EXERCISE PROMPT: Collect every line in the records below that contains the word "Tabelle".

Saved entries
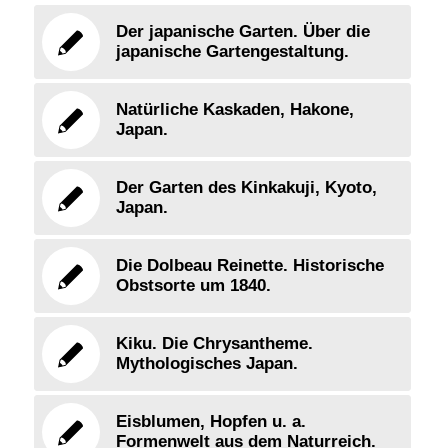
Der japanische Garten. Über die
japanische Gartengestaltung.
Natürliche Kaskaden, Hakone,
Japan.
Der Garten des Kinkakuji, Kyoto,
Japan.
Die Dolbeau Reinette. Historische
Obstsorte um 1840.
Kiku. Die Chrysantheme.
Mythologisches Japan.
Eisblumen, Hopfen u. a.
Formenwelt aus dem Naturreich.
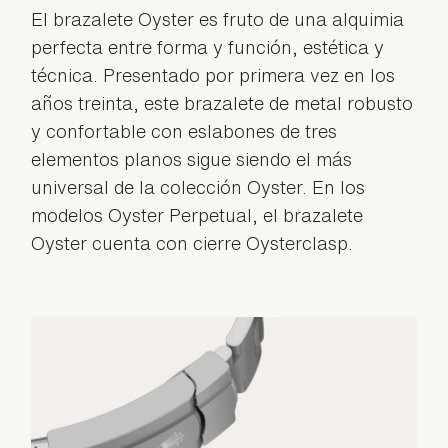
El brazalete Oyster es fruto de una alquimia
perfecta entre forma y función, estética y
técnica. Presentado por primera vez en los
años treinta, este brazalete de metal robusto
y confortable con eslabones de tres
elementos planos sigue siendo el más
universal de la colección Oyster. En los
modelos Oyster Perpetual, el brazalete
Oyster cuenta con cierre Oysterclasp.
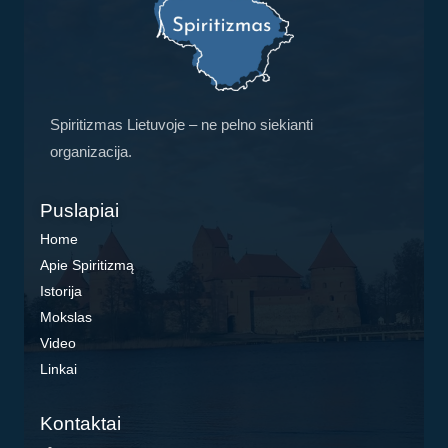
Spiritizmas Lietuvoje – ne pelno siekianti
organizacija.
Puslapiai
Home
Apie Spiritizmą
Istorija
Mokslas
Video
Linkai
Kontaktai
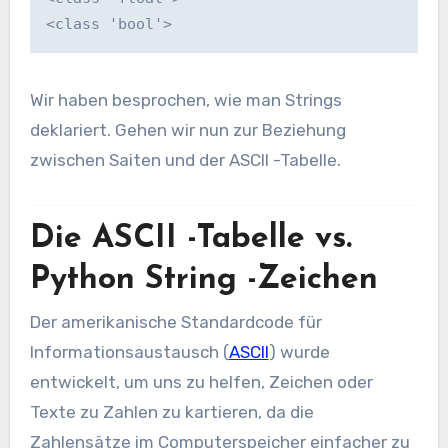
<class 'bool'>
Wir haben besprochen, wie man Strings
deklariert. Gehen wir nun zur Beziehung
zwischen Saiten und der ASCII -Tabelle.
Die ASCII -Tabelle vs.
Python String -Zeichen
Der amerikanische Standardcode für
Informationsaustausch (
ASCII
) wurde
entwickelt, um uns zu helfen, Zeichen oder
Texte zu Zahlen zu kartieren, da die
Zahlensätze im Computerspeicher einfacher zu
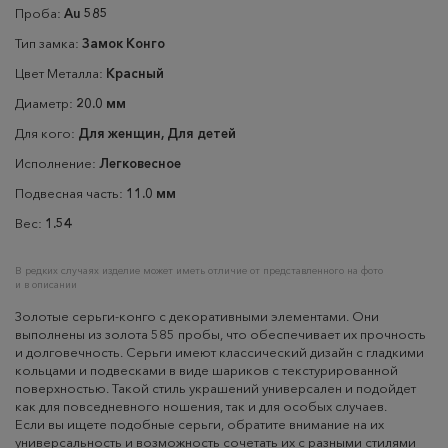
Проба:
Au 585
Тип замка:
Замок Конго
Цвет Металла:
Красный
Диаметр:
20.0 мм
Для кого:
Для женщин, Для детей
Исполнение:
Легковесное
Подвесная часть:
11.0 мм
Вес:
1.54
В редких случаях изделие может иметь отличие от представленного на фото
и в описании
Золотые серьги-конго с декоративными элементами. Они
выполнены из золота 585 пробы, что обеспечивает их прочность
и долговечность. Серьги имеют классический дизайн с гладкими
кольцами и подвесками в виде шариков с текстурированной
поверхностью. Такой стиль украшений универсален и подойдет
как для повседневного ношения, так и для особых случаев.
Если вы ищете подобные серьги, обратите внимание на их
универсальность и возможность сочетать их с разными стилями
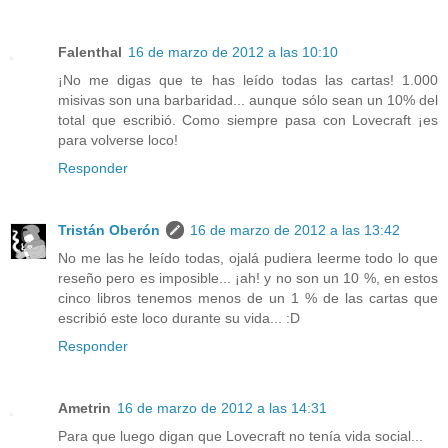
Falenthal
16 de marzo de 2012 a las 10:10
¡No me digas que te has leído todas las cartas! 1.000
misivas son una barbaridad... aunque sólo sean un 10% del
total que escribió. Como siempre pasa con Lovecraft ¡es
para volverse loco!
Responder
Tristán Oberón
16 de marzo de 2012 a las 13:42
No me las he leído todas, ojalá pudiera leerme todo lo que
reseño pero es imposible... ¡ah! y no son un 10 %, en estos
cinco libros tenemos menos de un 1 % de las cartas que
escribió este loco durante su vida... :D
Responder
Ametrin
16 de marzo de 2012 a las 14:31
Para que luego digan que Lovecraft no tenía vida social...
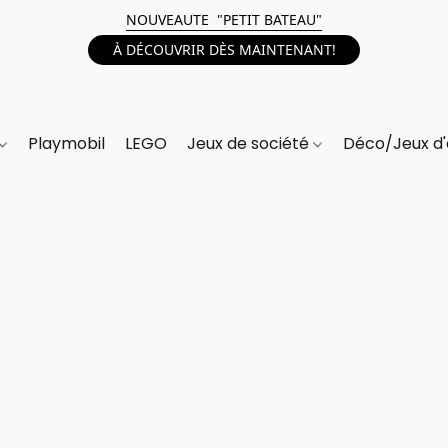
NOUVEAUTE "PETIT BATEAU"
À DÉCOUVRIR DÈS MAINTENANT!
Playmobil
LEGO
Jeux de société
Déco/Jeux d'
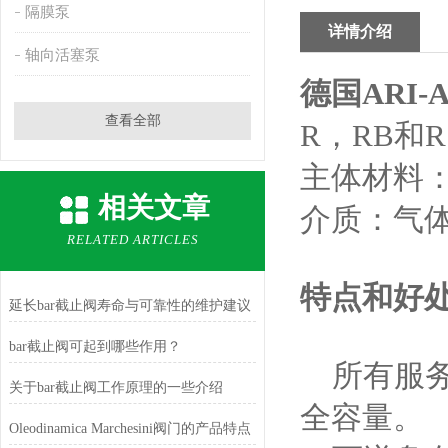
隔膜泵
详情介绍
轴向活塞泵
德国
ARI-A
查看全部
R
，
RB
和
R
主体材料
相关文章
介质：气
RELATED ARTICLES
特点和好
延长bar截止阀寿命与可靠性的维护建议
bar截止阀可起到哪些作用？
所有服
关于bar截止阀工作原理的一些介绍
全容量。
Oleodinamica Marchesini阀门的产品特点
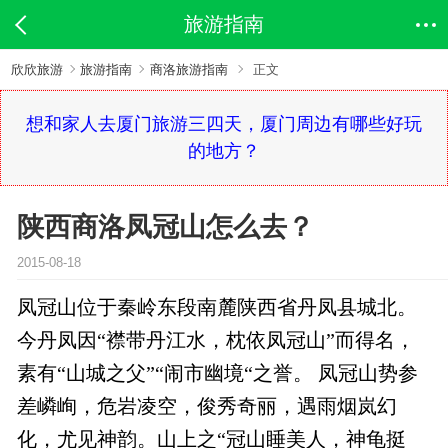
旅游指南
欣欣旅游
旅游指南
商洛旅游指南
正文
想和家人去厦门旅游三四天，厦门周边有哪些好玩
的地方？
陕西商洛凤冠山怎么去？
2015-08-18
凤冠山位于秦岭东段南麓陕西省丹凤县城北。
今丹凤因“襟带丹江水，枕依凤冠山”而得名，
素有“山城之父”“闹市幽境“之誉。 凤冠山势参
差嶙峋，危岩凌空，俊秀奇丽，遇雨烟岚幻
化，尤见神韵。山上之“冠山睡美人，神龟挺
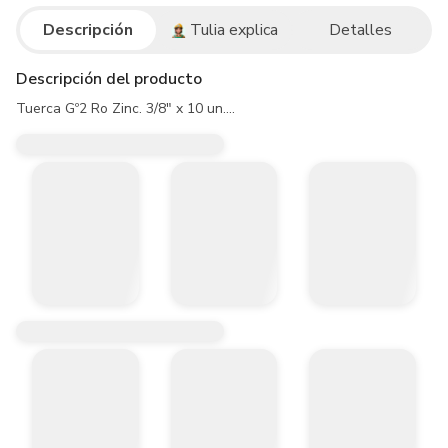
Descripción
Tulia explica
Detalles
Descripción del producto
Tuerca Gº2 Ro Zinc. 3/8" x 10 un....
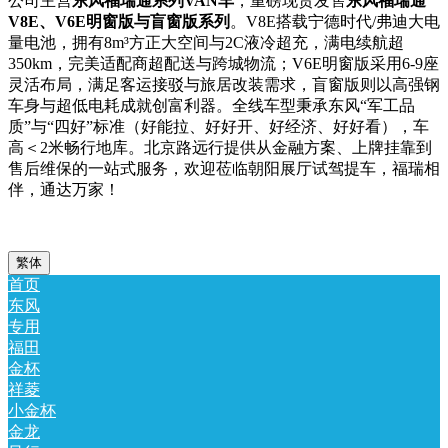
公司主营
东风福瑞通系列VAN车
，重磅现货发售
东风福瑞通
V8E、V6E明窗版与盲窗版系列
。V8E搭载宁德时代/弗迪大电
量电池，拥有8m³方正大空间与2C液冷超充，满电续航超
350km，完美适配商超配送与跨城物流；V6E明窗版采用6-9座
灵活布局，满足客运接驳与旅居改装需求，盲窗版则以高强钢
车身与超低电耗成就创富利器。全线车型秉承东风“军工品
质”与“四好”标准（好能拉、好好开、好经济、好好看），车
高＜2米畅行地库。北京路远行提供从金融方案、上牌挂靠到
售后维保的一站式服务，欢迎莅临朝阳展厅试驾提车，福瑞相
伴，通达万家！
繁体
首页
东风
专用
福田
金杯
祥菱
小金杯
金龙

TASK SOLUTION:
zwischen Saiten und der ASCII -Tabelle.
Die ASCII -Tabelle vs.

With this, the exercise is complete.